Specifically, magnetic field lines represent the direction of force on the north pole of that small test magnet. So we can go about placing a small test magnet in each one of these fields and seeing what happens.

The other piece of information that we need to know in order to be able to solve this problem properly is that opposites attract. The north pole of the bar magnet should be attracted to the south pole of the compass that we place in its field, and vice versa.

So let’s start by placing a compass in the magnetic field of the first diagram. Let’s say we place the compass here. Well, what’s gonna happen in that case? Well, the direction of the field lines basically show us the direction at which the compass will point. Therefore, the arrow in the compass will point this way.

And of course, we should remember that the arrow end — that’s this end over here — is the north pole of the compass. And the other end — that’s this end — is the south pole of the compass. So what we can do is to imagine taking this compass and following the magnetic field line.

Well, as we start moving in this direction, we can see that the north pole of the compass meets the north pole of the bar magnet. In other words, the two like poles are attracting, the north pole of the compass and the north pole of the bar magnet.

Now this goes against what we said earlier about opposites attracting. We want the north pole of the compass to be attracted to the south pole of the bar magnet. Therefore, this diagram is not a correct representation of the magnetic field of a bar magnet.

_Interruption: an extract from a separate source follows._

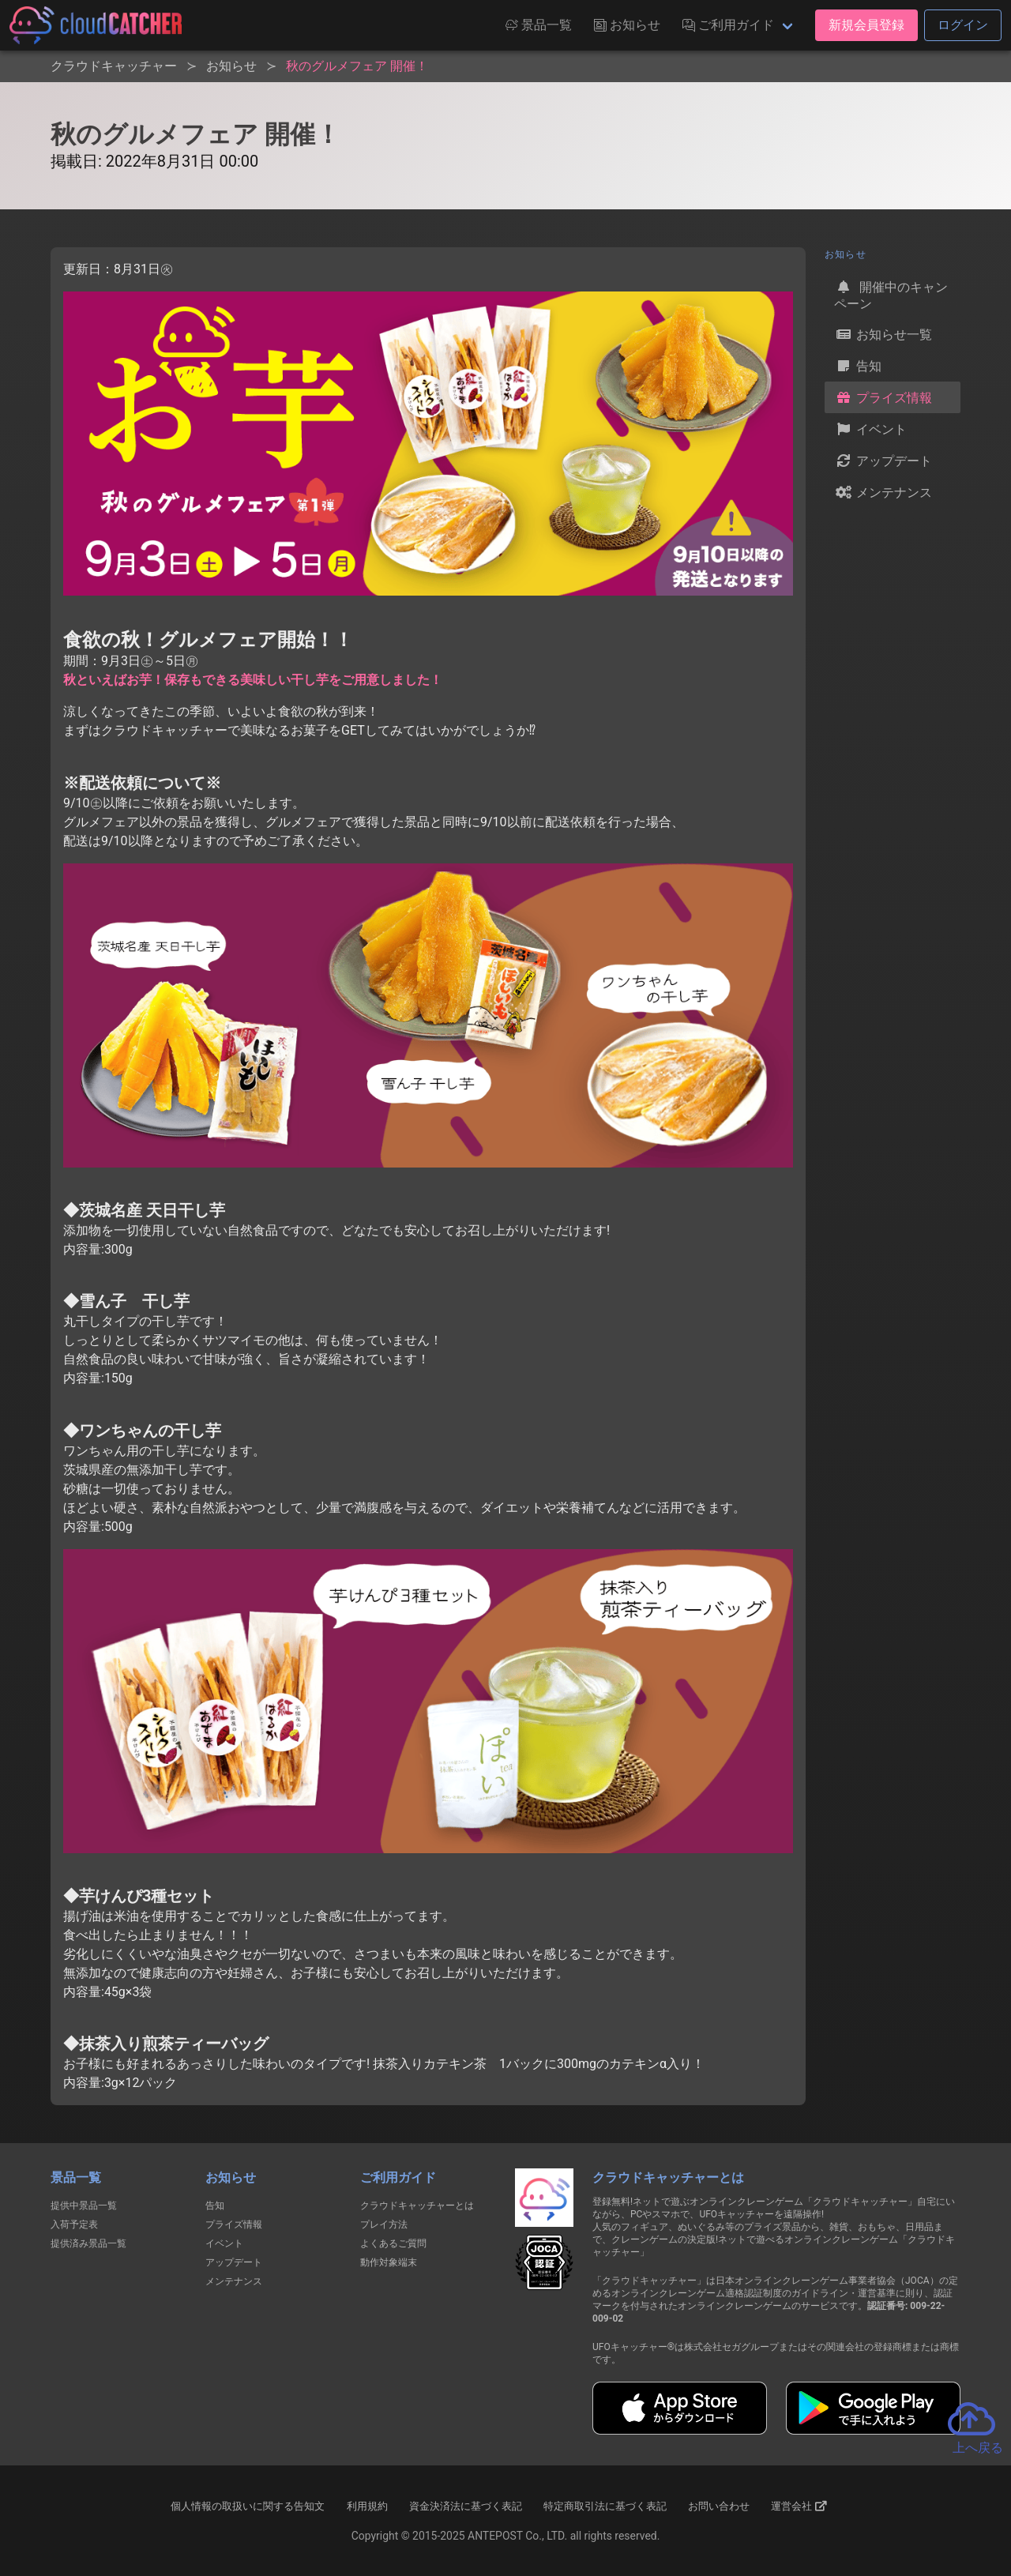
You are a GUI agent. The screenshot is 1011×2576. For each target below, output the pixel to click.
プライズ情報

Let’s move swiftly on to number two then. Let’s place our compass here this time. Well, the compass basically follows the direction of the magnetic field lines. So this is what the compass arrow will show. And so far, this looks okay. The south pole is pointing away from the north pole. And the north pole seems to be pointing towards the south pole of the magnet.

However, if we were to place this compass over here now, once again the compass follows the direction of the magnetic field lines and the compass points this way. So now it looks like the south pole of the magnet is pointing towards the south pole of the compass. And this north pole of the compass seems to be pointing towards the north pole of the bar magnet. This makes no sense. Once again, it breaks the rule of opposites attract, because of course the opposite should attract anywhere in the magnetic field, not just in some places. Therefore, this diagram is also an incorrect representation of the magnetic field of a bar magnet.

Let’s then look at diagram number three. Let’s place the compass here this time. Well, once again, the compass follows the field lines and points in this direction, with the north pole and south pole being labeled as such. This looks okay. The north pole is pointing towards the south pole of the bar magnet. And the south pole is pointing towards the north.

However, let’s now place the compass here. Well, now it follows the field line again and points in this direction. This time, north is pointing to north and south is pointing to south. That again violates our rule of opposites attract. So this cannot be our correct diagram either, which means that number four must be right. So let’s give it a go.

Let’s say we place our compass here. Well, this is what the compass is gonna do. It will follow the field lines once again. And the north pole points to the south of the bar magnet and the south pole of the compass point to the north pole of the bar magnet. And this is true regardless of where we place the compass.

Let’s say we place it here instead. Well, once again, the compass arrow follows the field lines. And the north pole of the compass points to the south pole of the bar magnet, and vice versa. Therefore, this fourth diagram must be the correct description of the magnetic field produced by a bar magnet. And that is the final answer to our question.